By Shailagh Murray
Washington Post Staff Writer
Thursday, February 26, 2009 4:49 PM
Republicans criticized President Obama's first budget as a new spending bonanza that fails to address the entitlement crisis and relies overly on tax increases and new business costs to close the deficit gap.
"This is really big government," said Rep. Paul D. Ryan (R-Wis.), the ranking GOP member of the House Budget Committee.
Obama proposed a $3.55 trillion blueprint today that would raise taxes on the wealthiest Americans, trim Medicare and impose a pollution tariff on companies for excessive emissions, with the aim of cutting the federal deficit in half by the end of his first term. But Obama also is seeking a vast expansion of domestic programs, including a $634 billion "down payment" on a universal health care program.
Republicans sought to portray the revenue increases as reckless and irresponsible, given the economy's weakening state. "A $1.4 trillion tax hike is not the solution to our economic woes," said Sen. Judd Gregg (N.H.), ranking Republican on the Senate Budget Committee.
"If there's anything that economists on the left and the right agree on, that supply-siders, classic economists and Keynesians agree on, you don't raise taxes in a recession," said Ryan. "This budget is raising taxes in a recession."

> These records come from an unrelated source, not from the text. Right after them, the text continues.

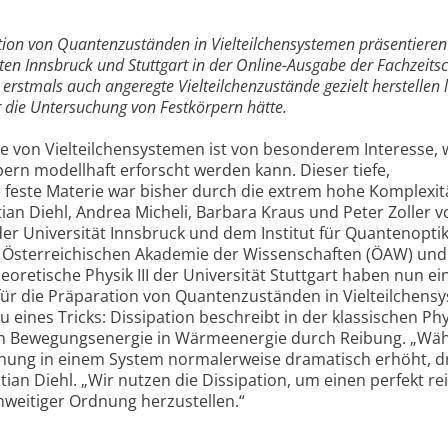
ion von Quantenzuständen in Vielteilchensystemen präsentieren
ten Innsbruck und Stuttgart in der Online-Ausgabe der Fachzeitsc
erstmals auch angeregte Vielteilchenzustände gezielt herstellen 
die Untersuchung von Festkörpern hätte.
e von Vielteilchensystemen ist von besonderem Interesse, w
ern modellhaft erforscht werden kann. Dieser tiefe,
e feste Materie war bisher durch die extrem hohe Komplexit
ian Diehl, Andrea Micheli, Barbara Kraus und Peter Zoller 
 der Universität Innsbruck und dem Institut für Quantenopti
 Österreichischen Akademie der Wissenschaften (ÖAW) un
heoretische Physik III der Universität Stuttgart haben nun ei
für die Präparation von Quantenzuständen in Vielteilchens
u eines Tricks: Dissipation beschreibt in der klassischen Phy
on Bewegungsenergie in Wärmeenergie durch Reibung. „Wä
nung in einem System normalerweise dramatisch erhöht, 
tian Diehl. „Wir nutzen die Dissipation, um einen perfekt re
hweitiger Ordnung herzustellen.“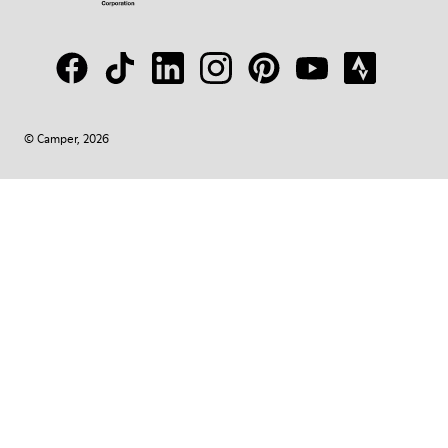
© Camper, 2026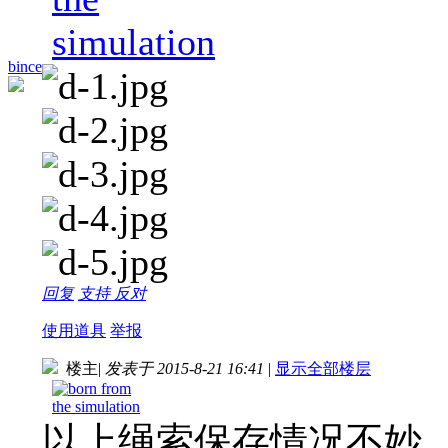
bince
回复
支持
反对
使用道具
举报
楼主
|
发表于 2015-8-21 16:41
|
显示全部楼层
以上绳索保存情况不妙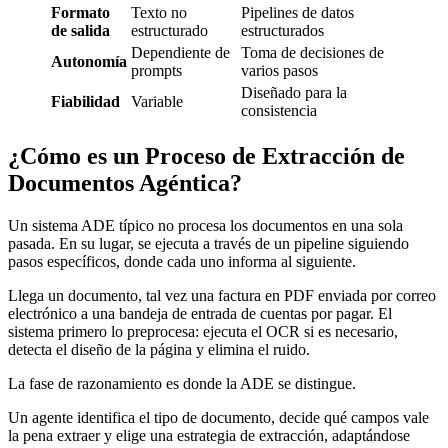
Formato
Texto no
Pipelines de datos
de salida
estructurado
estructurados
Dependiente de
Toma de decisiones de
Autonomía
prompts
varios pasos
Diseñado para la
Fiabilidad
Variable
consistencia
¿Cómo es un Proceso de Extracción de
Documentos Agéntica?
Un sistema ADE típico no procesa los documentos en una sola
pasada. En su lugar, se ejecuta a través de un pipeline siguiendo
pasos específicos, donde cada uno informa al siguiente.
Llega un documento, tal vez una factura en PDF enviada por correo
electrónico a una bandeja de entrada de cuentas por pagar. El
sistema primero lo preprocesa: ejecuta el OCR si es necesario,
detecta el diseño de la página y elimina el ruido.
La fase de razonamiento es donde la ADE se distingue.
Un agente identifica el tipo de documento, decide qué campos vale
la pena extraer y elige una estrategia de extracción, adaptándose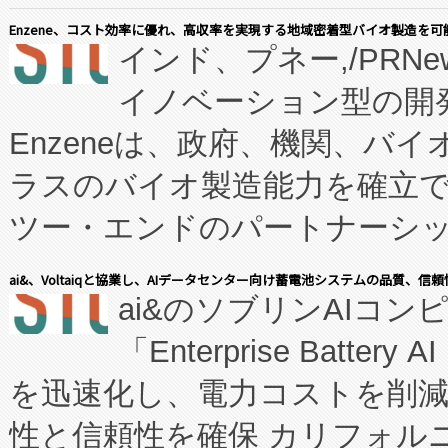
Enzene、コスト効率に優れ、高収率を実現する地域密着型バイオ製造を可
インド、プネー,/PRNe
イノベーション型の開発
Enzeneは、政府、機関、バ
ラスのバイオ製造能力を確立
ツー・エンドのパートナーシッ
表しました。 同社の実績あるEnzeneX®
ai&、Voltaiqと協業し、AIデータセンター向け蓄電池システムの品質、信
ai&のソブリンAIコンピ
manufacturing™ (FC
「Enterprise Batte
たNeXは、バイオ医薬品製造
を迅速化し、電力コストを削
従来のフェッドバッチ施設の
性と信頼性を確保 カリフォルニア
に、患者やサプライチェーン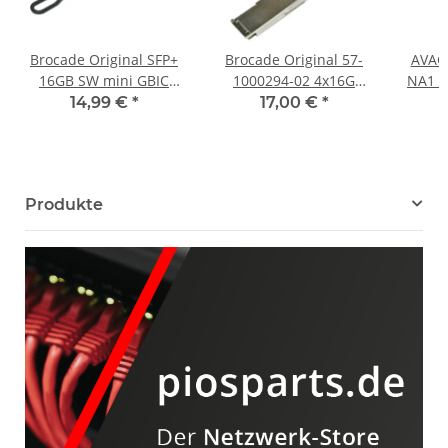
Brocade Original SFP+
Brocade Original 57-
AVAG
16GB SW mini GBIC
1000294-02 4x16G
NA1 1
Transceiver Module 57-
QSFP+ SW 850nm
850 n
14,99 €
*
17,00 €
*
0000088-01
Transceiver Module
P/N
Produkte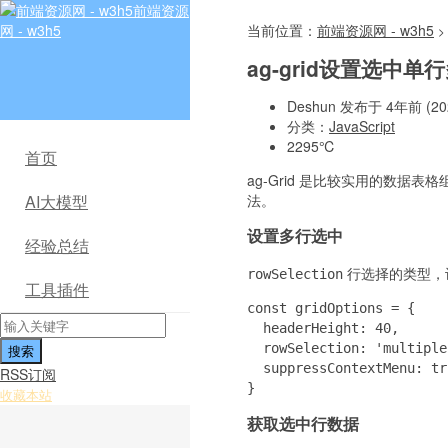
前端资源
网 - w3h5
当前位置：
前端资源网 - w3h5
>
ag-grid设置选中
Deshun 发布于 4年前 (202
分类：
JavaScript
2295℃
首页
ag-Grid 是比较实用的数
法。
AI大模型
设置多行选中
经验总结
行选择的类型，设置为 
rowSelection
工具插件
const gridOptions = {

  headerHeight: 40,

  rowSelection: 'multipl
  suppressContextMenu: tru
RSS订阅
}
收藏本站
获取选中行数据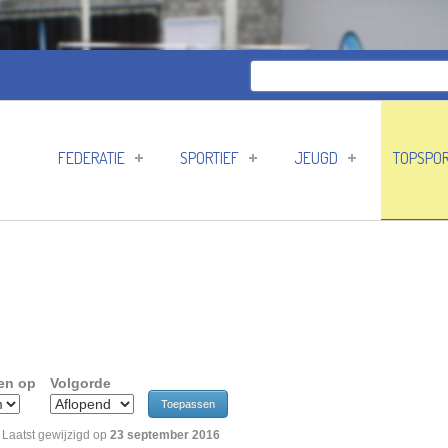
Zoeken
Zoekveld
FEDERATIE
SPORTIEF
JEUGD
TOPSPO
en op
Volgorde
Laatst gewijzigd op
23 september 2016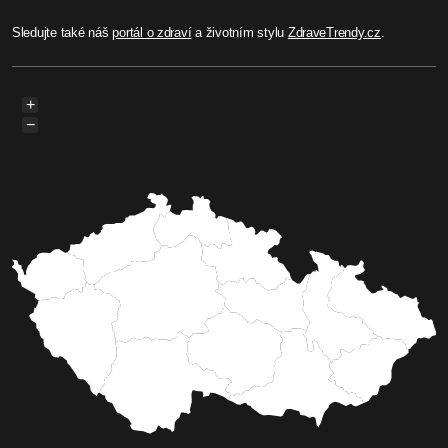
Sledujte také náš
portál o zdraví
a životním stylu
ZdraveTrendy.cz
.
+
−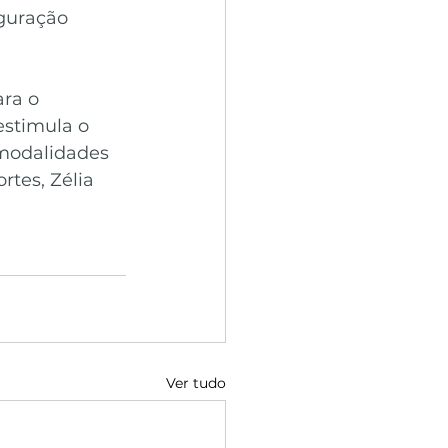
guração 
ra o 
estimula o 
modalidades 
rtes, Zélia 
Ver tudo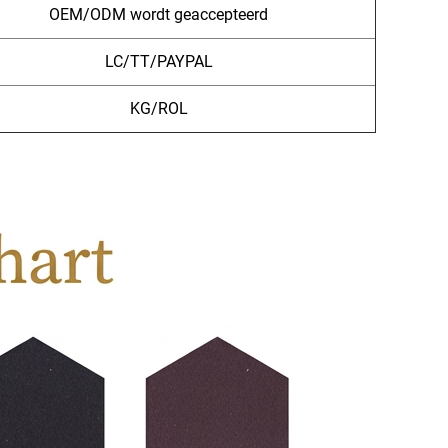
OEM/ODM wordt geaccepteerd
LC/TT/PAYPAL
KG/ROL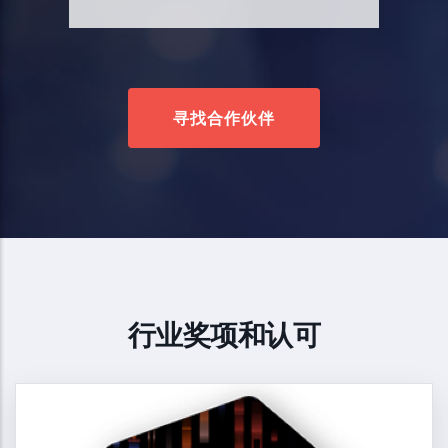
寻找合作伙伴
行业奖项和认可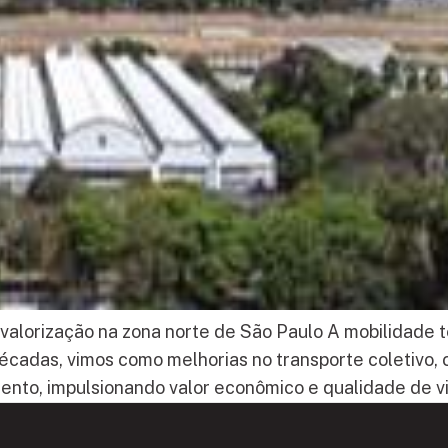
e valorização na zona norte de São Paulo A mobilidad
écadas, vimos como melhorias no transporte coletivo,
nto, impulsionando valor econômico e qualidade de vi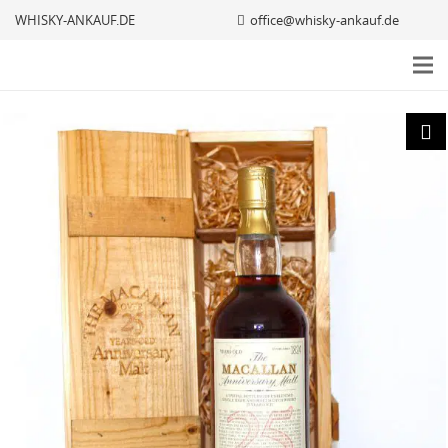
WHISKY-ANKAUF.DE
office@whisky-ankauf.de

Democrats noted that Obama's blueprint would not raise individual tax rates for nearly two years -- and even then, only the wealthiest households would take a hit. As he pledged during the campaign, Obama will seek to rescind President Bush's tax cut for households with incomes above $250,000, allowing the top individual tax rate to climb to 39 percent from the current 35 percent level when the Bush tax cut expires at the end of 2010.

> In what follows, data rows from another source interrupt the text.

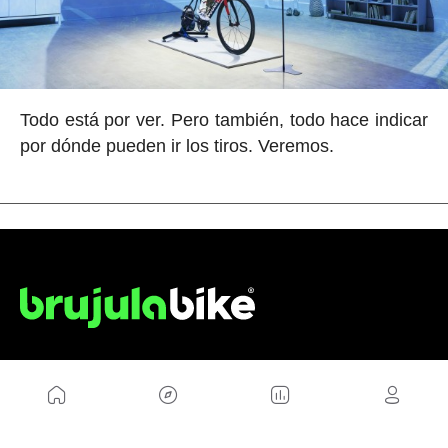
Todo está por ver. Pero también, todo hace indicar
por dónde pueden ir los tiros. Veremos.
NOSOTROS
Mapa del sitio
Aviso Legal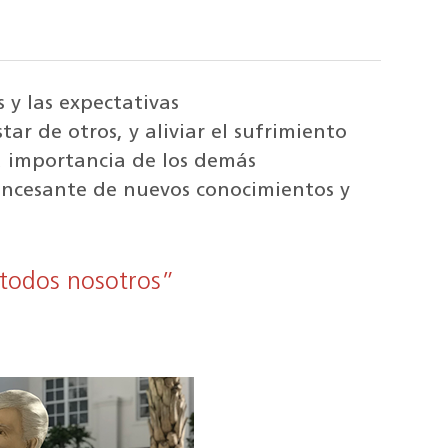
s y las expectativas
tar de otros, y aliviar el sufrimiento
 la importancia de los demás
 incesante de nuevos conocimientos y
 todos nosotros”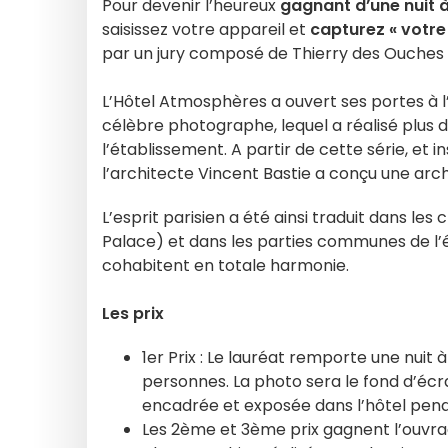
Pour devenir l’heureux
gagnant d’une nuit à
saisissez votre appareil et
capturez « votre 
par un jury composé de Thierry des Ouches e
L’Hôtel Atmosphères a ouvert ses portes à l
célèbre photographe, lequel a réalisé plus 
l’établissement. A partir de cette série, et 
l’architecte Vincent Bastie a conçu une arch
L’esprit parisien a été ainsi traduit dans l
Palace) et dans les parties communes de l’
cohabitent en totale harmonie.
Les prix
1er Prix : Le lauréat remporte une nuit
personnes. La photo sera le fond d’écr
encadrée et exposée dans l’hôtel pend
Les 2ème et 3ème prix gagnent l’ouvra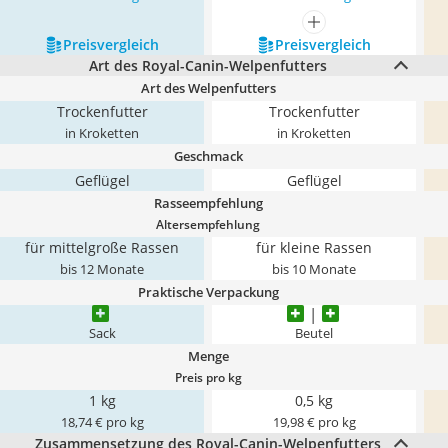
mehr anzeigen
Preis­vergleich
Preis­vergleich
Art des Royal-Canin-Welpenfutters
Art des Welpenfutters
Trockenfutter
Trockenfutter
in Kroketten
in Kroketten
Geschmack
Geflügel
Geflügel
Rasseempfehlung
Altersempfehlung
für mittelgroße Rassen
für kleine Rassen
bis 12 Monate
bis 10 Monate
Praktische Verpackung
Sack
Beutel
Menge
Preis pro kg
1 kg
0,5 kg
18,74 € pro kg
19,98 € pro kg
Zusammensetzung des Royal-Canin-Welpenfutters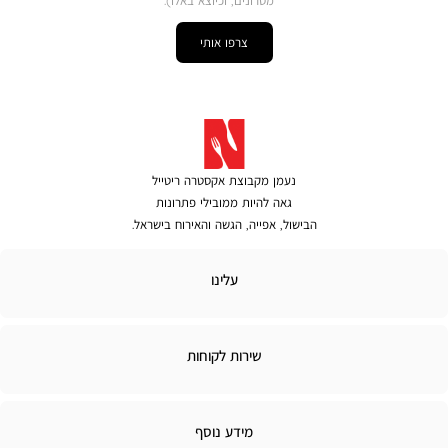
מסרונים, וכיוצא באלו).
צרפו אותי
נעמן מקבוצת אקסטרה ריטייל
גאה להיות ממובילי פתרונות
הבישול, אפייה, הגשה והאירוח בישראל.
לינו
עלינו
ירות
שירות לקוחות
קוחות
מידע
מידע נוסף
נוסף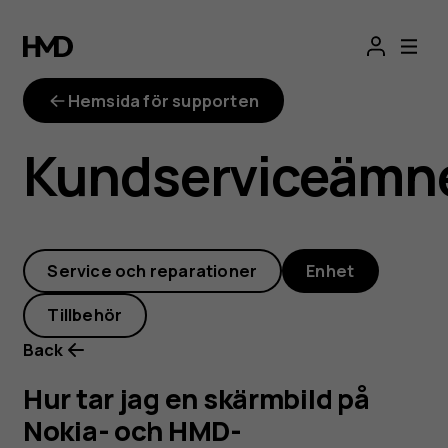
Hur
tar
Hemsida för supporten
jag
Kundserviceämn
en
skärmbild
Service och reparationer
Enhet
på
Tillbehör
Nokia-
Back
och
Hur tar jag en skärmbild på
Nokia- och HMD-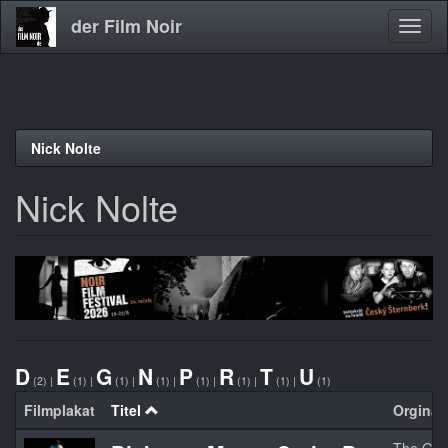
der Film Noir
Navig
aktivi
Direkt
Nick Nolte
zum
Inhalt
Nick Nolte
D
E
G
N
P
R
T
U
(2)
|
(1)
|
(1)
|
(1)
|
(1)
|
(1)
|
(1)
|
(1)
Filmplakat
Titel
Orginalt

Senate Budget Chairman Kent Conrad (D-N.D.) said Republicans are overlooking tax reductions in the Obama proposal, including an extension of Bush rate cuts for middle-class families; changes to the alternative minimum tax to prevent it from ensnaring the non-wealthy; and an extension of the "Make Work Pay" payroll tax credit in the stimulus bill.

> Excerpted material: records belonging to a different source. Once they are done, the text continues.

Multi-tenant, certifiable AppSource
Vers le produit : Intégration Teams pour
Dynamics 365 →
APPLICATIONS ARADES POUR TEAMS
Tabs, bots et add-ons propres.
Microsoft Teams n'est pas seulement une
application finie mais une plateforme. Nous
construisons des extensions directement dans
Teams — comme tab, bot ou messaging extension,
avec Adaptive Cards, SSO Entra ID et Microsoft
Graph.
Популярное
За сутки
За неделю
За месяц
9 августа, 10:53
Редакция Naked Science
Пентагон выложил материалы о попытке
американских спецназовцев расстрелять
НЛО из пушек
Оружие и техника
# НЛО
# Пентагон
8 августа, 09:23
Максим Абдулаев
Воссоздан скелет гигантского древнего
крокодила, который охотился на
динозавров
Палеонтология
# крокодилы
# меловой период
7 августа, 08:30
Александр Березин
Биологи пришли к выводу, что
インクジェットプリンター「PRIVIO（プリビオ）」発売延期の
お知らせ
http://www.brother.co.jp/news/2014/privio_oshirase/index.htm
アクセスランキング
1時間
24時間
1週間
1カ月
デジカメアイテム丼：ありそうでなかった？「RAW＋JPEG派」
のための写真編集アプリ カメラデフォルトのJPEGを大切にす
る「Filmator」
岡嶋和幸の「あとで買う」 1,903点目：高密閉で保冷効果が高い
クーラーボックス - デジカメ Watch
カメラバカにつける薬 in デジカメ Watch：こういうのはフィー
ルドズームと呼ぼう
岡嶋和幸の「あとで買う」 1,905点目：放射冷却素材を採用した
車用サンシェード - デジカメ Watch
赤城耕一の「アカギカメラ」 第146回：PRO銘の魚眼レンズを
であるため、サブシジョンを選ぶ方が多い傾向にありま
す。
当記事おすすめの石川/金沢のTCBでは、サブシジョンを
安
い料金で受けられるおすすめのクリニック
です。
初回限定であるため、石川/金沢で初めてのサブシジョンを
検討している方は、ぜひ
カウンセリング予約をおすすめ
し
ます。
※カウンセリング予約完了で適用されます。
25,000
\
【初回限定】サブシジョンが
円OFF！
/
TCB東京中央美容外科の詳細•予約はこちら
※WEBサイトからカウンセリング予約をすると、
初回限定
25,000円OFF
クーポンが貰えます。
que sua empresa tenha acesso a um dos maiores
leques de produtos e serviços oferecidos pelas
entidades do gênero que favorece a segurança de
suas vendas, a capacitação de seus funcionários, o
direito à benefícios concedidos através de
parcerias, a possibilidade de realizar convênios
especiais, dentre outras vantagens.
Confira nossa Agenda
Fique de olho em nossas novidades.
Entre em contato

Obama would tap other revenue sources, include closing business tax loopholes, limiting itemized deductions for upper-income taxpayers, and creating a "cap and trade" system that would fine companies for exceeding emission limits -- which doubles as a money raiser and a remedy for global warming. All ignited a Republican firestorm.
Democrats were somewhat muted in their response to the budget, framing it as the best Obama could do, given the heavy burden the government has assumed to help the country weather the recession, and the record deficit left behind by Bush.
The new administration "is inheriting record deficits, a doubling of the national debt, the worst recession since the Great Depression, financial market and housing crises almost unprecedented in our nation's history, 2.5 million jobs lost in just the last five months, and ongoing wars in Iraq and Afghanistan," said Conrad. "I've often thought what it must be like to be President Obama and go to work every morning facing this incredible constellation of crises."
But Republicans offered no such leeway. House Minority Leader John Boehner (R-Ohio) called the budget "a job killer" and singled out the emissions cap as especially onerous, asserting that companies would simply pass on their fines to consumers. "Let's just be honest and call it a carbon tax that will increase taxes on all Americans who drive a car, who have a job, who turn on a light switch, pure and simple," Boehner said.
Other GOP lawmakers attacked the budget's 9.3 percent increase in domestic discretionary spending. "Simply raising taxes to cover funding for unnecessary or wasteful programs is not the answer, and will only further harm our faltering economy," said Rep. Jerry Lewis (R-Calif.), ranking Republican on the House Appropriations Committee.
"I have serious concerns with this budget, which demands hardworking American families and job creators turn over more of their hard-earned money to the government to pay for unprecedented spending increases," said Senate Minority Leader Mitch McConnell (Ky.).
The proposal appeared to do little to sow the bipartisanship that Obama has cultivated since taking office. Republicans expressed disappointment that the budget left mostly unaddressed the looming fiscal threat of Social Security and Medicare. Gregg, who had been nominated to serve as Obama's Commerce secretary, delivered a clear, if measured, rebuke of the plan, for skirting the solvency question.
"I was hopeful that the calls for change would extend to the budget blueprint," said Gregg. "Unfortunately, this budget plan is once again a missed opportunity for American taxpayers -- it raises taxes on all Americans, implements massive new spending, and fails to make any tough choices to control the deficit and long-term fiscal crisis posed by the huge entitlement programs."
Some Republicans, including Ryan and Gregg, applauded Obama's bid to cut subsidies to corporate farms and apply a means test to Medicare prescription-drug premiums.
But they rejected the budget's vast new health-care investments, on grounds that the coverage gap won't be closed by money and an increased government role.
"If it's a plan to nationalize the health care system, then obviously we're not going to want to participate in that," Ryan said.